The nine scan team members were a cross section of experts from Federal and State government and academia. A great benefit of the study for participants was the opportunity to view information through the eyes of colleagues with different training and experience. Human factors experts visiting a construction site, for example, gained from the explanations of highway engineers, who, in turn, gained from the human factors experts when the team visited a driving simulator. Table 1 identifies the team members.
|Kevin Keith, Missouri DOT, Co-chair|
|Michael Trentacoste, FHWA, Co-chair|
|Bruce Ibarguen, Maine DOT|
|Wesley Lum, California DOT|
|Terecia Wilson, South Carolina DOT|
|Dr. Thomas Granda, FHWA|
|Ernest Huckaby, FHWA|
|Dr. Leanna Depue, Central Missouri State University|
|Professor Barry Kantowitz, University of Michigan|
Figure 1. Scan team in Helsinki preparing for its first site visit.
The team visited public and private institutions in six European countries- Denmark, Finland, France, the Netherlands, Norway, and Sweden-during a two-week period (see figure 1). When the team spent two days at one location, the first day was devoted to lectures and facilities tours, and the second day was spent on a bus touring road sites that illustrated points explained the previous day. Table 2 lists the eight institutions visited. In addition to representatives from those agencies, representatives from the various Ministries of Transport and others involved in human factors safety research for the countries participated in the meetings. All were exceptionally helpful in addressing the concerns of the panel.
Figure 2. Map of sites visited.
|VTT Technical Research Centre of Finland (VTT)||Finland|
|University of Helsinki||Finland|
|The Foundation of Scientific and Industrial Research at the Norwegian Institute of Technology (SINTEF)||Norway|
|The Danish Transport Research Institute (DTF)||Denmark|
|Netherlands Organization for Applied Scientific Research (TNO)||The Netherlands|
|Institute of Road Safety Research (SWOV)||The Netherlands|
|The Swedish National Road and Transport Institute (VTI)||Sweden|
|French National Institute for Transport and Safety (INRETS) - Paris||France|
|French National Institute for Transport and Safety (INRETS) - Lyon||France|
Figure 3. Team cochairs presenting an overview of the scan study goals in Helsinki.

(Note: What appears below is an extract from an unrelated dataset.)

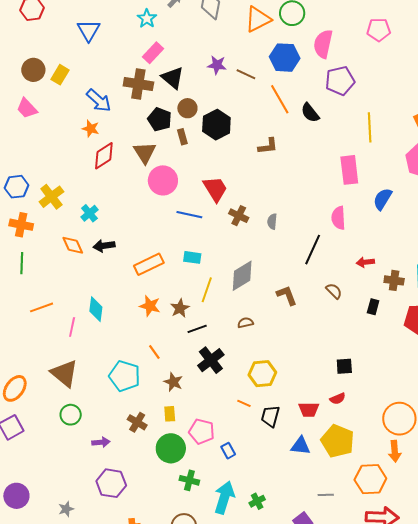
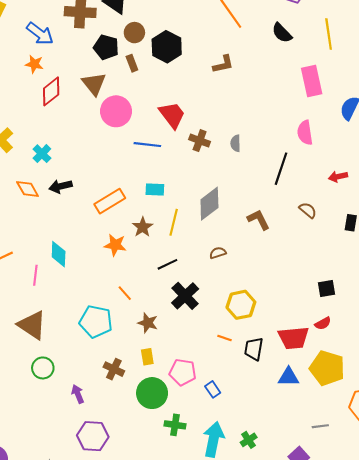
black semicircle: (310, 113) -> (282, 33), moved
brown star: (180, 308) -> (143, 227), moved
red trapezoid: (309, 410) -> (294, 338), size x1.4
purple arrow: (101, 442) -> (78, 394), turned -102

The goal of this report is to make researchers, designers, planners, and operators of U.S. highway systems aware of good ideas that are either unknown or unused here. The best practices identified in this report, if used in the United States, could greatly increase the safety and mobility of highway operations. The scanning team was so impressed by these new concepts that it has pledged to do its utmost to facilitate the early adoption of some of these key ideas. While many excellent ideas and practices were observed, the team agreed to focus on seven vital concepts:
- Self-organizing roads
- Driving simulators for roadway design and visualization
- Multidisciplinary crash investigation teams
- Speed management
- Human-centered roadway analysis and design
- Cognitive models
- Top-down leadership
In the following chapters, these concepts are described and illustrated by successful examples that demonstrate the utility and benefit of each idea. It is important to note that these topics are not mutually exclusive, e.g., self-organizing roads impact speed management.